(Data in this exercise)
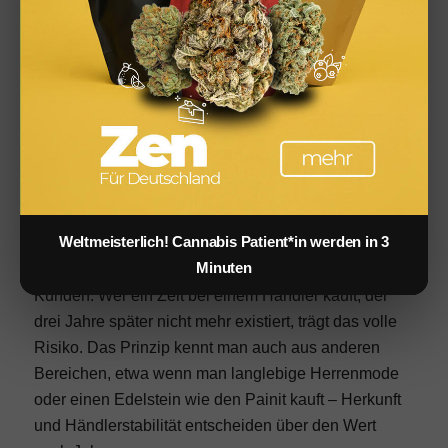
Preisklasse. Sie sind zwei grundlegend verschiedene
Ansätze zu Sicherheit, Haltbarkeit und
Langzeitkosten.
Ein konkretes Beispiel zeigt, wie fragil die
Importketten sind: Nach den pandemiebedingten
Verwerfungen stiegen die Containerpreise von Asien
nach Hamburg von rund 2.000 auf zeitweise über
14.000 US-Dollar. Mehrere kleinere Händler, die auf
Weltmeisterlich! Cannabis Patient*in werden in 3
günstige Importware gesetzt hatten, verschwanden
Minuten
vom Markt – mitsamt Garantieansprüchen ihrer
Kunden. Wer ein Zelt bei einem Händler kauft, der
drei Jahre später nicht mehr existiert, trägt das volle
Risiko. Das Prinzip kennt man auch aus anderen
Bereichen, etwa wenn man
langlebige Herrenmode
oder einen
Edelstein wie den Painit
kauft – Herkunft
und Händlerstabilität entscheiden über den Wert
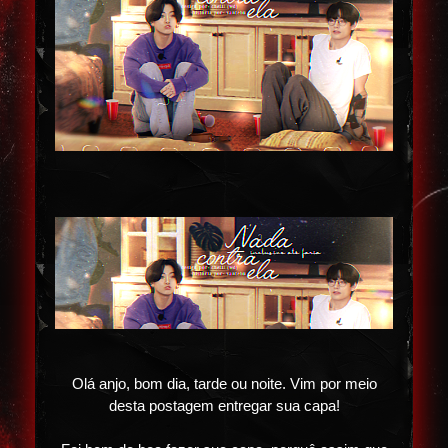
Olá anjo, bom dia, tarde ou noite. Vim por meio
desta postagem entregar sua capa!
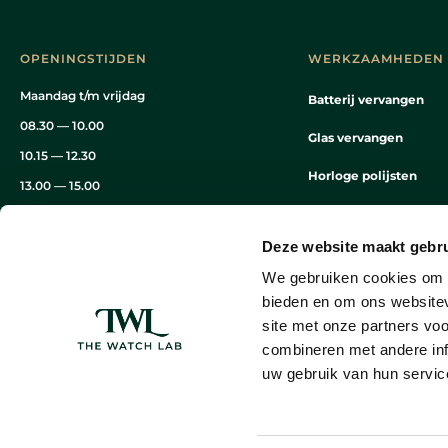
OPENINGSTIJDEN
WERKZAAMHEDEN
Maandag t/m vrijdag
Batterij vervangen
08.30 — 10.00
Glas vervangen
10.15 — 12.30
Horloge polijsten
13.00 — 15.00
Waterdicht maken
15.15 — 16.30
Deze website maakt gebru
Band repareren
We gebruiken cookies om c
Horloge onderhoud
bieden en om ons websitev
site met onze partners vo
combineren met andere inf
uw gebruik van hun servic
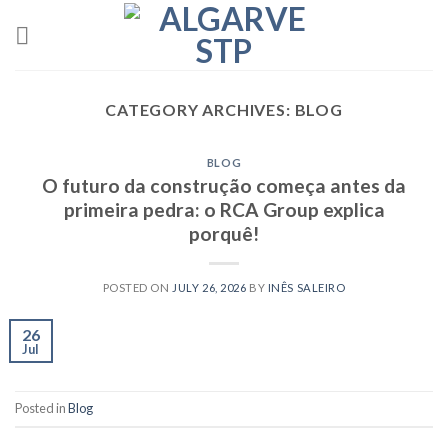
Skip
to
content
CATEGORY ARCHIVES:
BLOG
BLOG
O futuro da construção começa antes da
primeira pedra: o RCA Group explica
porquê!
POSTED ON
JULY 26, 2026
BY
INÊS SALEIRO
26
Jul
Posted in
Blog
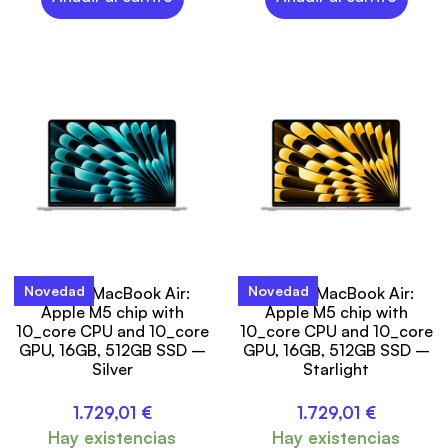
Novedad
Novedad
15-inch MacBook Air:
15-inch MacBook Air:
Apple M5 chip with
Apple M5 chip with
10_core CPU and 10_core
10_core CPU and 10_core
GPU, 16GB, 512GB SSD –
GPU, 16GB, 512GB SSD –
Silver
Starlight
1.729,01
€
1.729,01
€
Hay existencias
Hay existencias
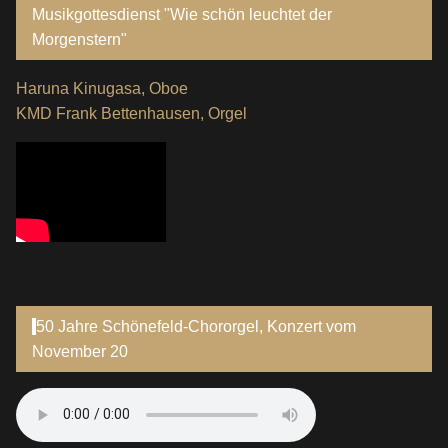
Musikgottesdienst "Wie schön leuchtet der
Morgenstern"
Haruna Kinugasa, Oboe
KMD Frank Bettenhausen, Orgel
50 Jahre Schönefeld-Chororgel, Konzert vom
November 20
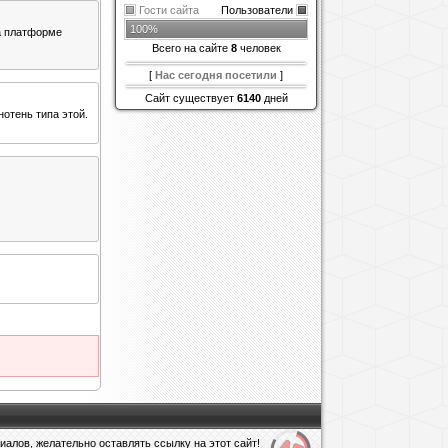
Гости сайта
Пользователи
100%
на платформе
Всего на сайте
8
человек
[
Нас сегодня посетили
]
Сайт существует
6140
дней
нотень типа этой.
алов, желательно оставлять ссылку на этот сайт!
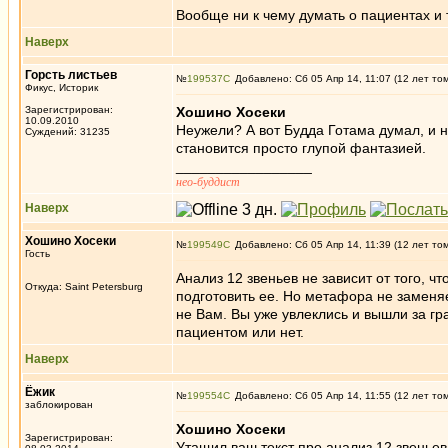
Вообще ни к чему думать о пациентах и 
Наверх
Горсть листьев
№
199537
Добавлено: Сб 05 Апр 14, 11:07 (12 лет то
Фикус, Историк
Зарегистрирован:
Хошино Хосеки
10.09.2010
Неужели? А вот Будда Готама думал, и н
Суждений: 31235
становится просто глупой фантазией.
_________________
нео-буддист
Наверх
Хошино Хосеки
№
199549
Добавлено: Сб 05 Апр 14, 11:39 (12 лет то
Гость
Анализ 12 звеньев не зависит от того, 
Откуда: Saint Petersburg
подготовить ее. Но метафора не заменя
не Вам. Вы уже увлеклись и вышли за г
пациентом или нет.
Наверх
Ёжик
№
199554
Добавлено: Сб 05 Апр 14, 11:55 (12 лет то
заблокирован
Хошино Хосеки
Зарегистрирован:
Утащил ваш текст про анализ 12 звеньев 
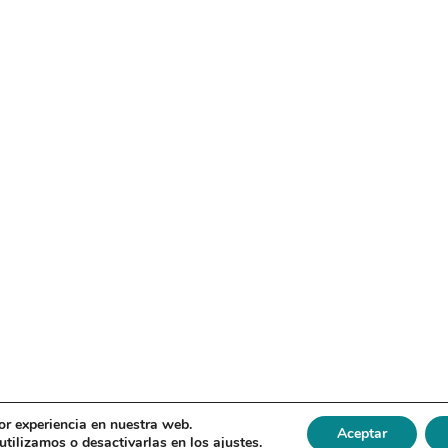
or experiencia en nuestra web.
Aceptar
tilizamos o desactivarlas en los
ajustes
.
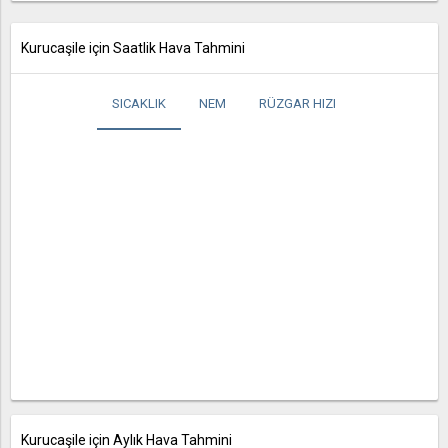
Kurucaşile için Saatlik Hava Tahmini
SICAKLIK
NEM
RÜZGAR HIZI
Kurucaşile için Aylık Hava Tahmini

(What is expected)
Only one part of the listing is wanted: the lines from the one containing "JULY 26, 2026" through the one containing "50 Jahre Schönefeld-Chororgel, Konzert vom", both included. Please transcribe it exactly, leaving out the pictures.

(Response to the exercise)
JULY 26, 2026
BY
INÊS SALEIRO
26
Jul
Posted in
Blog
Novedad
Novedad
15-inch MacBook Air:
15-inch MacBook Air:
Apple M5 chip with
Apple M5 chip with
10_core CPU and 10_core
10_core CPU and 10_core
GPU, 16GB, 512GB SSD –
GPU, 16GB, 512GB SSD –
Silver
Starlight
1.729,01
€
1.729,01
€
Hay existencias
Hay existencias
Musikgottesdienst "Wie schön leuchtet der
Morgenstern"
Haruna Kinugasa, Oboe
KMD Frank Bettenhausen, Orgel
50 Jahre Schönefeld-Chororgel, Konzert vom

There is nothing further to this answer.